_Data for analysis_:
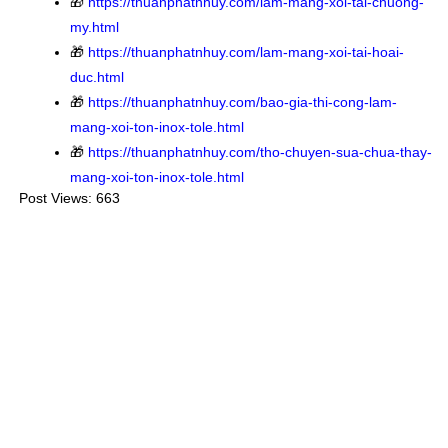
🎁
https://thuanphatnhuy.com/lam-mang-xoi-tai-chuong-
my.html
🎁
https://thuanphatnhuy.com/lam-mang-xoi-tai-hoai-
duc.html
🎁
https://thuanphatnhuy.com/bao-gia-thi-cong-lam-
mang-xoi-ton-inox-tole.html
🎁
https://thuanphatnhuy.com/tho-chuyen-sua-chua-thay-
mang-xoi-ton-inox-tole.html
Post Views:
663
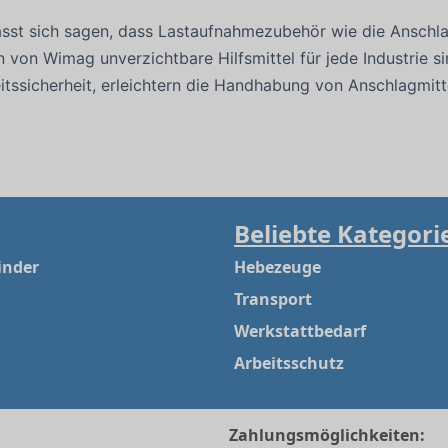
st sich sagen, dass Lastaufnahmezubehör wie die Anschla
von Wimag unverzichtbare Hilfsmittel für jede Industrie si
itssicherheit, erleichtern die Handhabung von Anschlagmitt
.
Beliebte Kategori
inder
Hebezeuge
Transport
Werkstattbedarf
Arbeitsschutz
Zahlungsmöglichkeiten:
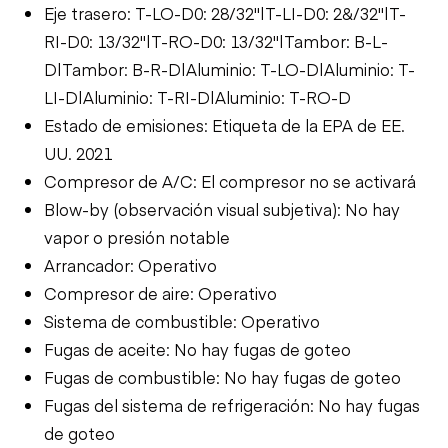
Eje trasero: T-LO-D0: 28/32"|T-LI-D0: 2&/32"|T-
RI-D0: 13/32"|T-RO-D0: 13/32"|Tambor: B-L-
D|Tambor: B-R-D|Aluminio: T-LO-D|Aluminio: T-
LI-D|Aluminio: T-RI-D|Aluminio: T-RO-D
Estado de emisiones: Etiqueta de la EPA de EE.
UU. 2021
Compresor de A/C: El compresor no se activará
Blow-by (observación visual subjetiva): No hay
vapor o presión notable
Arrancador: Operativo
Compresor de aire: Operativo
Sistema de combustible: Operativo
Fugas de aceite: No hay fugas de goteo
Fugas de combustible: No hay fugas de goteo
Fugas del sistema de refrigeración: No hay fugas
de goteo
...
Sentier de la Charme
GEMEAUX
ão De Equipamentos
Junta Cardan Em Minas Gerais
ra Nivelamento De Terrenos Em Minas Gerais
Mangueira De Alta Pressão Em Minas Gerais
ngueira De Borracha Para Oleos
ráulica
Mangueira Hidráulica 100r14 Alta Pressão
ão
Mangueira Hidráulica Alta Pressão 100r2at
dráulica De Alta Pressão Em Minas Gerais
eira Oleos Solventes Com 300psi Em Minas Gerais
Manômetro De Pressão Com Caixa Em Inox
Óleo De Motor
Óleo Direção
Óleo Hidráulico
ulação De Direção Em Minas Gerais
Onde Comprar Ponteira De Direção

_Your task_: Show the lines above that include "Compresor".

_Task answer_:
Compresor de A/C: El compresor no se activará
Compresor de aire: Operativo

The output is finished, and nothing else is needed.